On Sunday 22nd I had a good session and caught 35 birds, 30 of them were new and the rest re-traps and a controlled reed bunting. It was nice to finally catch some juvenile warblers (blackcaps, willow warbler and whitethroat). I caught eight willow warblers, three of them were juveniles, the rest adults, which makes me think there has been second wave of arrivals. An adult swallow was something we don't catch at often at Druridge.

There were six spoonbills on the Budge fields on Sunday morning, which was amazing to see and certainly my site record count.

During the last week, other highlights have been the steady build up of the scoter flock offshore, which now numbers circa 500 birds. On Tuesday night there was at least one drake velvet scoter among them. Another amazing sight was on Thursday evening when a flock of over 7000 starlings were feeding around the Budge field and the adjacent recently cut silage field - there's gotta be a pink one among them, surely?

A funny moment was when a roe deer walked across the field and lifted a group of 500 or so starling, it got such a shock, making it jump backwards, it then looked up and watched the birds fly off before proceeding, with caution.

I had another ringing session on Friday morning, catching 34 birds. Another swallow, this time a juvenile, was different. Strangely, I caught three juvenile coal tits, which is odd because I've not seen any adult coal tits at Druridge this year and these were very recently fledged. All I can assume is that they have come from the shelterbelt where the herons live?

juvenile coal tit  - but where has it come from?
Today's highlights were four spoonbill, 18+ black-tailed godwits and ten snipe on the Budge mud and a distant female marsh harrier. 

I tried a seawatch this evening, I only gave it an hour or so because it was really cold in a force 4-5 northerly. About 19 manx shearwaters went north and there were either three or five arctic skuas (two might have doubled back and been counted twice). It was good for close gulls again...

black headed gull
herring gull
There were two juvenile reed buntings on the boardwalk tonight.

juvenile reed buntings
I'll end with this little sequence from Seahouses harbour on Wednesday, when I watched a cormorant wrestle with and eventually swallow a large flatfish.

136 bonxie
137 coal tit

PWC Score 180

Monday 16 June 2014


The tides at the moment are big springs, the biggest of the summer at 5.2m. High tide this evening was at about 18.30 and it was so high up the beach, loafing gulls were being moved on regularly and were flying along the dune tops.

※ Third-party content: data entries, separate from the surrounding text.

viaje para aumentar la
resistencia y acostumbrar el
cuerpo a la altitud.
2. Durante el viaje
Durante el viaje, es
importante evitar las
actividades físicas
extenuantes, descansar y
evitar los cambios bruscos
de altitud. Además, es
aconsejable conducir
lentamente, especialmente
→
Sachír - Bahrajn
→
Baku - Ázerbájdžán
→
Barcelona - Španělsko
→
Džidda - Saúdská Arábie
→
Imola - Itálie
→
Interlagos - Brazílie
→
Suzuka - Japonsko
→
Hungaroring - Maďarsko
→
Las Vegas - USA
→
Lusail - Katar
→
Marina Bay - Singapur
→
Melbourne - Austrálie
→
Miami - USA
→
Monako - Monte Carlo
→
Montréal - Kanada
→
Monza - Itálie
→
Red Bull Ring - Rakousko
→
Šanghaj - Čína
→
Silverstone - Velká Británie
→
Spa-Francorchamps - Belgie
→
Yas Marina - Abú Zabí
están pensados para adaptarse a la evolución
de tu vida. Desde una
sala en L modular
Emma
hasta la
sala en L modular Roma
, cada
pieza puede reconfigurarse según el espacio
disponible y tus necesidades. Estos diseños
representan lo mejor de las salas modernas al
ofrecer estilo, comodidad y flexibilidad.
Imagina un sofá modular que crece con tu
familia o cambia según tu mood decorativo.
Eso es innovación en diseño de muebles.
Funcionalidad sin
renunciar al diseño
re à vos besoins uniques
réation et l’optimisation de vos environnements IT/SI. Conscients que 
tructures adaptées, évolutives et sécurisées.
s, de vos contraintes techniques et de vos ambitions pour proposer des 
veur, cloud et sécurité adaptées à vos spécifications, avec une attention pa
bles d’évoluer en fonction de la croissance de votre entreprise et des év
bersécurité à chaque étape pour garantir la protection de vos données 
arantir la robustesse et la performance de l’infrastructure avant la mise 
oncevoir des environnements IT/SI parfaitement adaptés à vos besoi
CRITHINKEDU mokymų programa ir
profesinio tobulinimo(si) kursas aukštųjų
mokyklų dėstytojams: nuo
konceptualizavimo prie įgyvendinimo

The light was really nice so I had a play about with my camera and I have to say, I do like it.

black headed gulls

common gulls
I also did a 3/4 hour seawatch, highlights were an fab pale phase arctic skua after the terns, three manx shearwater and a rosey as well as the regular terns, gulls and auks.

Sunday 15 June 2014

Damp Start

The weather forecast for yesterday (Saturday) wasn't conclusive as to what it would actually do, so we took the decision to try and ring today rather than yesterday. 

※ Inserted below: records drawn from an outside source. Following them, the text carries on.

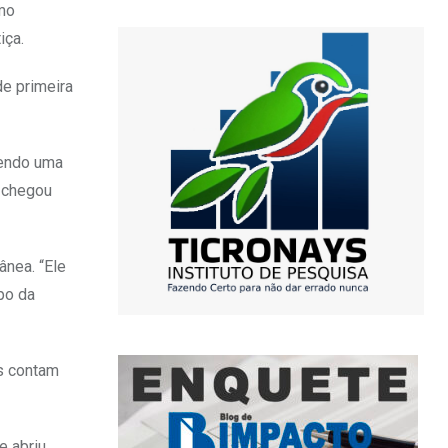
omo
iça.
de primeira
zendo uma
e chegou
ânea. “Ele
po da
s contam
e abriu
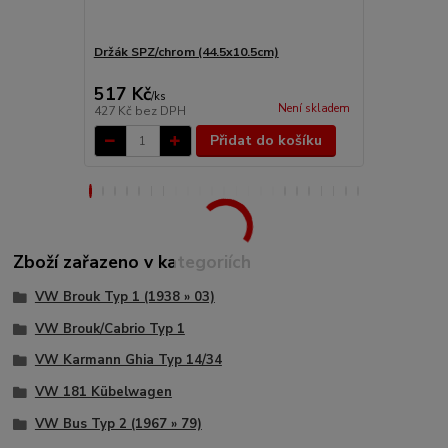
Držák SPZ/chrom (44.5x10.5cm)
Nárazník pře
517 Kč
4 499 Kč
/
ks
Není skladem
427 Kč
bez DPH
3 718 Kč
bez
Přidat do košíku
Zboží zařazeno v kategoriích
VW Brouk Typ 1 (1938 » 03)
VW Brouk/Cabrio Typ 1
VW Karmann Ghia Typ 14/34
VW 181 Kübelwagen
VW Bus Typ 2 (1967 » 79)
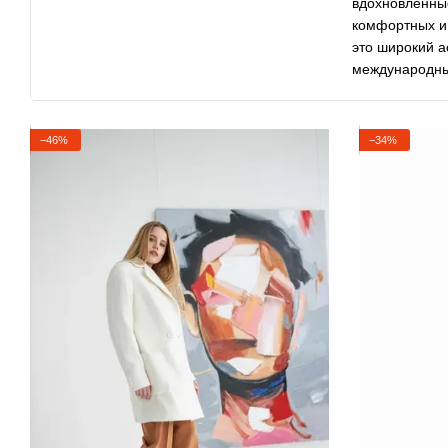
вдохновленны
комфортных и 
это широкий а
международных
−46%
−34%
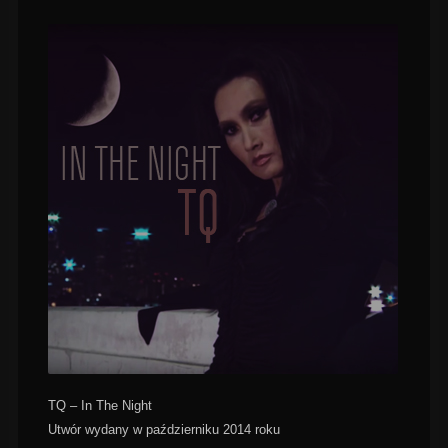
TQ – In The Night
Utwór wydany w październiku 2014 roku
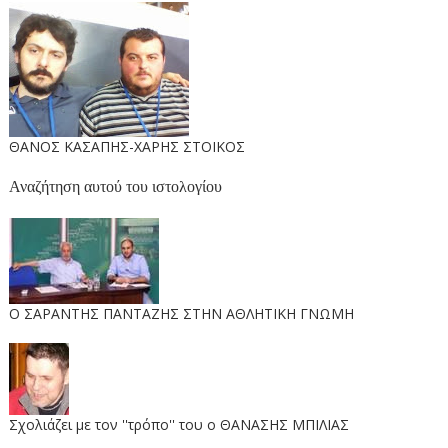
ΘΑΝΟΣ ΚΑΣΑΠΗΣ-ΧΑΡΗΣ ΣΤΟΙΚΟΣ
Αναζήτηση αυτού του ιστολογίου
O ΣΑΡΑΝΤΗΣ ΠΑΝΤΑΖΗΣ ΣΤΗΝ ΑΘΛΗΤΙΚΗ ΓΝΩΜΗ
Σχολιάζει με τον ''τρόπο'' του ο ΘΑΝΑΣΗΣ ΜΠΙΛΙΑΣ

So, I gave the England game a dodge and got up at 4.30am to light 'mizzle', I went back to bed with the alarm set for five. It was much brighter at 5am so I set off to put some nets up. No sooner where the first two nets up when the mizzly, drizzly, rain set in again.

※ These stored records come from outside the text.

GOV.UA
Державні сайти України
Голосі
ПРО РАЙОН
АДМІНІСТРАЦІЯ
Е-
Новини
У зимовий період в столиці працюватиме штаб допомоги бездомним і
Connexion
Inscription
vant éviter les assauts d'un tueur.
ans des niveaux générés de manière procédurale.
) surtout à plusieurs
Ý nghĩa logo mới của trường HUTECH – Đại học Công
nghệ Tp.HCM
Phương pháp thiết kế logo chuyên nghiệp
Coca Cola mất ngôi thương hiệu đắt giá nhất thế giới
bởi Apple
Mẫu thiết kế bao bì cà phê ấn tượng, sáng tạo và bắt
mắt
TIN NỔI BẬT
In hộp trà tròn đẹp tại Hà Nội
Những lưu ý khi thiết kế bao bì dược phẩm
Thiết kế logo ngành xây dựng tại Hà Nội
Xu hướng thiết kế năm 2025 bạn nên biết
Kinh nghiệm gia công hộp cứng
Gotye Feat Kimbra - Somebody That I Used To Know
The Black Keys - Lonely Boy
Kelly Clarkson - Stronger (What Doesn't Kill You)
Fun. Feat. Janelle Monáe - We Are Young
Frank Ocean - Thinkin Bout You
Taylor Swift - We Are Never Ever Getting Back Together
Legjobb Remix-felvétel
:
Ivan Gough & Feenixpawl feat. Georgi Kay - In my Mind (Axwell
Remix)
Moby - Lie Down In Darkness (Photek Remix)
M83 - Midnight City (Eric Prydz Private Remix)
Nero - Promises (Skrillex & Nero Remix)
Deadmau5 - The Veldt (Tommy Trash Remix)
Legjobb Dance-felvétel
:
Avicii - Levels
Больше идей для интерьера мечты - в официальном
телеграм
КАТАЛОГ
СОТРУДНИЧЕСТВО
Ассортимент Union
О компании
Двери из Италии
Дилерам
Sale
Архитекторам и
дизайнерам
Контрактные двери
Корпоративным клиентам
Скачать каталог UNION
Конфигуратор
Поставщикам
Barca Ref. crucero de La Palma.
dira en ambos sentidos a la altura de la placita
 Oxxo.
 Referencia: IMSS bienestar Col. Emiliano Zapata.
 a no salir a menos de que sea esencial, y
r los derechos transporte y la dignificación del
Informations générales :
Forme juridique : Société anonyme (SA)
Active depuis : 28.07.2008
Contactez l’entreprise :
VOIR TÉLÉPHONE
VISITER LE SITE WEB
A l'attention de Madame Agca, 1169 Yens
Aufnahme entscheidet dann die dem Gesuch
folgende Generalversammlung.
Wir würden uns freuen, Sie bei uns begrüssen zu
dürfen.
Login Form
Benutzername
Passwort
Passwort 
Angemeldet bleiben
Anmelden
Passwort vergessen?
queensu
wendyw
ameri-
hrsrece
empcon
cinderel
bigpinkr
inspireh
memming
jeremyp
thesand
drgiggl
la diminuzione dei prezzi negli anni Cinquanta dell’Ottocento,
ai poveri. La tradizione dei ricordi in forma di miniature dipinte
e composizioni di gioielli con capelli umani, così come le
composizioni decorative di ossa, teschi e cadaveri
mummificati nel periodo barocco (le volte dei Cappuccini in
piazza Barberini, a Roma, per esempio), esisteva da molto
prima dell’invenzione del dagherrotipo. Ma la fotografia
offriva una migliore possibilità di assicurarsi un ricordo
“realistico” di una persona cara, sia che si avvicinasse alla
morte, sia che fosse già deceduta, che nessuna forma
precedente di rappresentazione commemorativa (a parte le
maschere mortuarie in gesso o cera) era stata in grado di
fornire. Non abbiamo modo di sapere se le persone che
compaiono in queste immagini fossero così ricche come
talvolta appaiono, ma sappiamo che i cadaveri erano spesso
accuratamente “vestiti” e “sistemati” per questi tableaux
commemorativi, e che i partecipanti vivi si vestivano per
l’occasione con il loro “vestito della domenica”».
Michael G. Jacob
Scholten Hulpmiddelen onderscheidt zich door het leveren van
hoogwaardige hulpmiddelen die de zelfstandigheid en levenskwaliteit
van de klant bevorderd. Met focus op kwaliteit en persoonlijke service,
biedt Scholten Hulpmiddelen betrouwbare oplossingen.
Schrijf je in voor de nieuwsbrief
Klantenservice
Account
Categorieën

Nets furled, we headed to the Budge screen and met up with James 'Tintin' Common who had walked down to ring with us. A single immature spoonbill mostly slept on the Budge fields was all of note. We headed up to the Oddie hide and ringed a brood of two swallows.

It brightened up by 8am so we un-furled the nets and put some more up. We didn't ring a lot of birds, but were kept going, catching 12 new birds, six retraps and the 'control' dunnock we have caught in previous weeks.

reed warbler
This reed warbler was probably today's highlight. We re-trapped another willow warbler that was ringed as fledgling last July, re-trapping warblers is always good. Four new sedge warblers was notable, it is a good year for this species at Druridge

Ringing totals (re-traps in brackets) were:

swallow 2 pullus
robin 3 (all fledglings)
sedge warbler 4 (2)
chaffinch 3
reed warbler 1
dunnock 1 (1 control)
willow warbler (1)
wren (1)
reed bunting (1)

After we packed up the ringing site, I had a half-hour seawatch, but recorded little of note. On Saturday afternoon I had half-an-hour seawatching and saw my first arctic skua and roseate terns of the year.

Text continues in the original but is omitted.